Si potrebbe anche prospettare per una maggiore garanzia e trasparenza del mercato del lavoro affidare la gestione dei voucher alle Agenzie per il lavoro, Ovvero pensare di inserire il voucher o lavoro accessorio in un sistema contrattuale e negoziale formale della somministrazione di lavoro. Una sorta di prestazione a termine di natura accessoria, occasionale in regime di prestazione, la cui prestazione vede il corrispettivo materializzarisi nel voucher.

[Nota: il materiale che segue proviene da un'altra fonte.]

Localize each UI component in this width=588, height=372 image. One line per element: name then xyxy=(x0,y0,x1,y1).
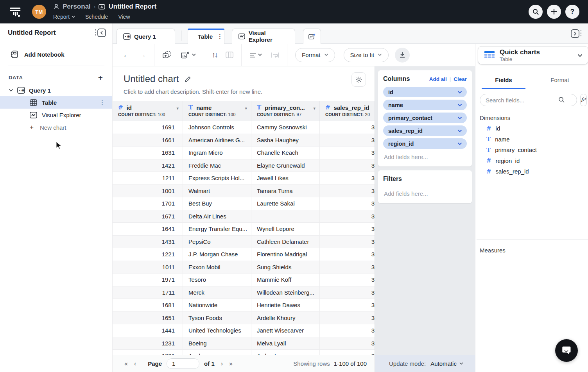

Per quanto sopra esposto, l’utilizzo del voucher comporterà numerose onerosità per il datore di lavoro, che depongono per un sano uso e per una minimizzazione dell’abuso:
1- l’obbligo/onere di acquisto del voucher;
2- l’obbligo di comunicare preventivamente alla Direzione Territoriale del lavoro la prestazione accessoria. La mancata comunicazione prevede sanzioni amministrative pesanti sino ad assurgerla alla maxi sansione prevista per il lavoro “nero”
3- Obbligo di verificare il mancato superamento del limite economico. Ad oggi sembra sufficiente la dichiarazione del prestatore che attesti il non superamento del tetto massimo e complessivo. Su questo non abbiamo conferma dalla giurispudenza. In specie, ci si riferisce ai compensi complessivamente percepiti dal prestatore che non possono superare, 7000 euro netti (9.333 euro lordi) nel corso di un anno civile (si intende per anno civile il periodo dal 1 gennaio al 31 dicembre di ogni anno), con riferimento alla totalità dei committenti.
4- L’Ente Previdenziale chiarisce che lo svolgimento di prestazioni di lavoro accessorio non dà diritto alle prestazioni a sostegno del reddito dell’INPS (disoccupazione, maternità, malattia, assegni familiari ecc.), ma è riconosciuto ai fini del diritto alla pensione.
5- L’introduzione di un adempimento burocratico come tale obbligo stringente e coercitivo di comunicazione preventiva dovrebbe scoraggiare gran parte degli usi fraudolenti dei voucher incentivandone l’uso legittimo. Tanto è vero che per il Ministro del Lavoro,Giuliano Poletti, si tratta di “un intervento importante, che il Governo ha voluto con forza per riaffermare l’importanza delle legalità nel lavoro, e di cui monitoreremo gli effetti: qualora non si ottenessero i risultati voluti interverremo ancora”, come si legge nel comunicato stampa diffuso a suo tempo sul sito del Ministero.